Reading, Pennsylvania’s Maple Grove Raceway has been a part of the NHRA national event trail since 1985, and as one of the more oxygen-rich tracks in the country and with an annual race date at a prime time of the year, atmospherically speaking, it’s seen its share of memorable moments. But arguably, one stands above the rest, and it had nothing at all to do with elapsed times or speeds on the scoreboard.
It seems like only yesterday for long-time followers of the sport, while for the newer fans out there, it’s an entertaining tidbit in the careers of a couple of likable racers. In 2002, Clay Millican was an IHRA juggernaut, in the midst of a six-year championship run in Top Fuel — but he was a relative unknown in the NHRA. Doug Herbert was himself a four-time IHRA champion, but was by then a veteran NHRA competitor with a number of national event triumphs to his credit. And at 6-foot-4 and 220-pounds, was he ever the imposing figure.
During that 2002 edition of the Lucas Oil NHRA Nationals, Millican was the No. 8 qualifier, Herbert No. 9. As is common, they were the first pair out on Sunday morning, given their last selection of run order. Millican, at that time, had a 2-0 career edge over Herbert, and on this particular day, each had a lot of patience but not an ounce of patience for one another.
The two drivers lit the stage bulb, opened the fuel pumps wide open, and then sat there. And sat there. And sat there.
And chief starter Rick Stewart, an honorable fella’ but one with little tolerance for shenanigans on his starting line, was having none of it. After nearly two minutes at idle, an animated Stewart angrily shut them down and sent them to their corners. Such a step was common with lengthy Pro Stock burn-downs, but in this scenario — two Top Fuel dragsters — the stakes were a bit higher. One, the idle time of the engines meant a higher likelihood of engine damage during the run. Secondly, and more importantly, nitro cars burn a significant amount of fuel on the burnout and at idle, and that fuel is situated in the nose to assist in keeping the front end down — burn off too much, the nose gets light, bad things happen.
Herbert, who on that day earned the nickname Dougzilla, climbed from his dragster, quickly approached the 5-foot-8, 145-pound Millican, and shared a few choice words about the situation. Then Millican’s car owner, Peter Lehman, entered the scene, got physical with Herbert, and a WWE match broke loose at Maple Grove.
After the two camps were broken up, Stewart, who was originally going to disqualify both teams, allowed them to return to their respective pit areas, service their cars, and come back at the end of the round to try it again. Twenty-four minutes after their first go-round, Millican and Herbert staged up in relatively timely fashion and off they went. As the record will reflect, Millican took nearly two-hundredths out of the gate but was outrun by Herbert, 4.73 to 4.77.

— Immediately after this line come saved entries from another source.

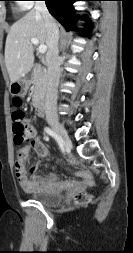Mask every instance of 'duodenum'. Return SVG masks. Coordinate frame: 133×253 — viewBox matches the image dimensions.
Listing matches in <instances>:
<instances>
[{"label":"duodenum","mask_w":133,"mask_h":253,"mask_svg":"<svg viewBox=\"0 0 133 253\" xmlns=\"http://www.w3.org/2000/svg\"><path fill=\"white\" fill-rule=\"evenodd\" d=\"M28 73L23 75V81L26 82L28 80ZM38 92H41V89H38ZM35 111L38 116H44L46 112V102L44 99H38L35 102Z\"/></svg>","instance_id":"duodenum-1"}]
</instances>
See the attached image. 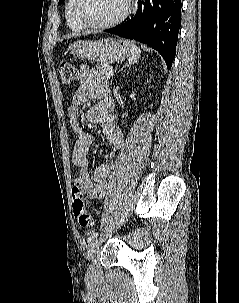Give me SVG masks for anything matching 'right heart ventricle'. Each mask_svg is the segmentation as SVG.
I'll use <instances>...</instances> for the list:
<instances>
[{
  "mask_svg": "<svg viewBox=\"0 0 239 303\" xmlns=\"http://www.w3.org/2000/svg\"><path fill=\"white\" fill-rule=\"evenodd\" d=\"M77 0H67L65 3V18L68 27L73 31H82L86 27H84L76 17L75 14V6Z\"/></svg>",
  "mask_w": 239,
  "mask_h": 303,
  "instance_id": "right-heart-ventricle-1",
  "label": "right heart ventricle"
}]
</instances>
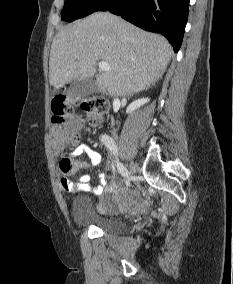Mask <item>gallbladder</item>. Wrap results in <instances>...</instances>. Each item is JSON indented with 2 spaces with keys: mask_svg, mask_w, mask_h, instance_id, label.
Returning <instances> with one entry per match:
<instances>
[{
  "mask_svg": "<svg viewBox=\"0 0 233 284\" xmlns=\"http://www.w3.org/2000/svg\"><path fill=\"white\" fill-rule=\"evenodd\" d=\"M97 82L93 78L73 80L68 88V95L72 98L84 97L98 92Z\"/></svg>",
  "mask_w": 233,
  "mask_h": 284,
  "instance_id": "1",
  "label": "gallbladder"
}]
</instances>
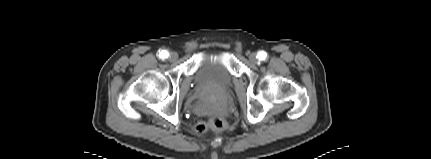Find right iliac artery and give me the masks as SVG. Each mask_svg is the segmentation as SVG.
Returning a JSON list of instances; mask_svg holds the SVG:
<instances>
[{
	"mask_svg": "<svg viewBox=\"0 0 431 159\" xmlns=\"http://www.w3.org/2000/svg\"><path fill=\"white\" fill-rule=\"evenodd\" d=\"M169 56V53L166 51V50H162L160 53H159V57L161 58V59H165V58H167Z\"/></svg>",
	"mask_w": 431,
	"mask_h": 159,
	"instance_id": "1",
	"label": "right iliac artery"
}]
</instances>
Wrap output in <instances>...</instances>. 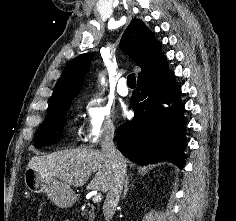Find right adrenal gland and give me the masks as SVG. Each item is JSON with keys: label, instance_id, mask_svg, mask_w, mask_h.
Returning <instances> with one entry per match:
<instances>
[{"label": "right adrenal gland", "instance_id": "obj_1", "mask_svg": "<svg viewBox=\"0 0 236 221\" xmlns=\"http://www.w3.org/2000/svg\"><path fill=\"white\" fill-rule=\"evenodd\" d=\"M129 177L126 178L125 182H124V191H123V194H122V198H125L126 194H127V191L129 189Z\"/></svg>", "mask_w": 236, "mask_h": 221}]
</instances>
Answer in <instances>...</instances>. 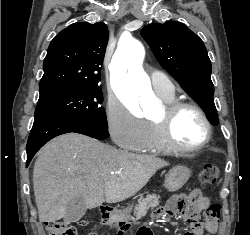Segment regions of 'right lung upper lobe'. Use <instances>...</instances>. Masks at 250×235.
<instances>
[{
    "instance_id": "right-lung-upper-lobe-1",
    "label": "right lung upper lobe",
    "mask_w": 250,
    "mask_h": 235,
    "mask_svg": "<svg viewBox=\"0 0 250 235\" xmlns=\"http://www.w3.org/2000/svg\"><path fill=\"white\" fill-rule=\"evenodd\" d=\"M107 42L102 22H77L58 33L44 60L40 97L98 86Z\"/></svg>"
}]
</instances>
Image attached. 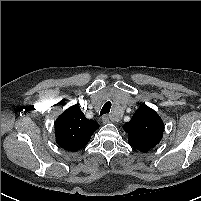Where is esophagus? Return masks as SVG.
Segmentation results:
<instances>
[{"instance_id":"1","label":"esophagus","mask_w":201,"mask_h":201,"mask_svg":"<svg viewBox=\"0 0 201 201\" xmlns=\"http://www.w3.org/2000/svg\"><path fill=\"white\" fill-rule=\"evenodd\" d=\"M111 121H113V120H111V118H110L109 116H104V117L102 118L103 124H107V123H109V122H111Z\"/></svg>"}]
</instances>
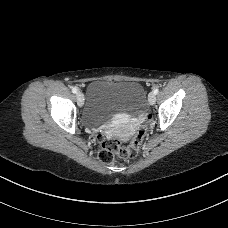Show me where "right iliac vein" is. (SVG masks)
Wrapping results in <instances>:
<instances>
[{
  "mask_svg": "<svg viewBox=\"0 0 228 228\" xmlns=\"http://www.w3.org/2000/svg\"><path fill=\"white\" fill-rule=\"evenodd\" d=\"M77 102L80 107L83 106V104H84V95L80 91L77 92Z\"/></svg>",
  "mask_w": 228,
  "mask_h": 228,
  "instance_id": "63e3f726",
  "label": "right iliac vein"
}]
</instances>
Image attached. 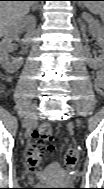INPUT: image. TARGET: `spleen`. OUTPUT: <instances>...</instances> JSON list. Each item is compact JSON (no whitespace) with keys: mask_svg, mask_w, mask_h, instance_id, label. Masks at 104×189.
<instances>
[{"mask_svg":"<svg viewBox=\"0 0 104 189\" xmlns=\"http://www.w3.org/2000/svg\"><path fill=\"white\" fill-rule=\"evenodd\" d=\"M85 6L92 13H102L103 12V2L102 1H85Z\"/></svg>","mask_w":104,"mask_h":189,"instance_id":"spleen-1","label":"spleen"}]
</instances>
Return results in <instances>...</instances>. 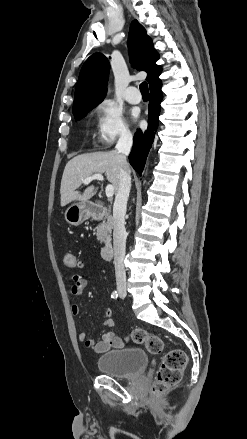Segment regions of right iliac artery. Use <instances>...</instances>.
Segmentation results:
<instances>
[{"label": "right iliac artery", "mask_w": 247, "mask_h": 439, "mask_svg": "<svg viewBox=\"0 0 247 439\" xmlns=\"http://www.w3.org/2000/svg\"><path fill=\"white\" fill-rule=\"evenodd\" d=\"M111 298L117 299L118 298V292L117 291H113L112 294H111Z\"/></svg>", "instance_id": "1"}]
</instances>
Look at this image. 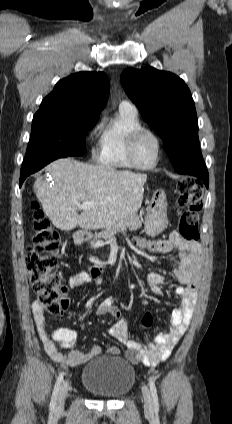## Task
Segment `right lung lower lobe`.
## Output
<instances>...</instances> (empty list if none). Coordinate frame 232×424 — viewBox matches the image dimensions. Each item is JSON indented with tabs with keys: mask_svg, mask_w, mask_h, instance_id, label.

Years later, the two — enemies on that particular day — were foes no longer. Millican was an early supporter of Herbert’s B.R.A.K.E.S. program, serving as a guest speaker at galas and driving schools. Their friendship became ever-closer in the decade to come, as Herbert tragically lost his two sons in a car accident in 2008 and Millican’s son passed from a similar fate in a motorcycle accident in 2015. Earlier this year in Charlotte, Millican’s car flew the B.R.A.K.E.S. logo in support of Herbert’s efforts — a seemingly unlikely partnership on that Sunday morning in Reading 17 years ago.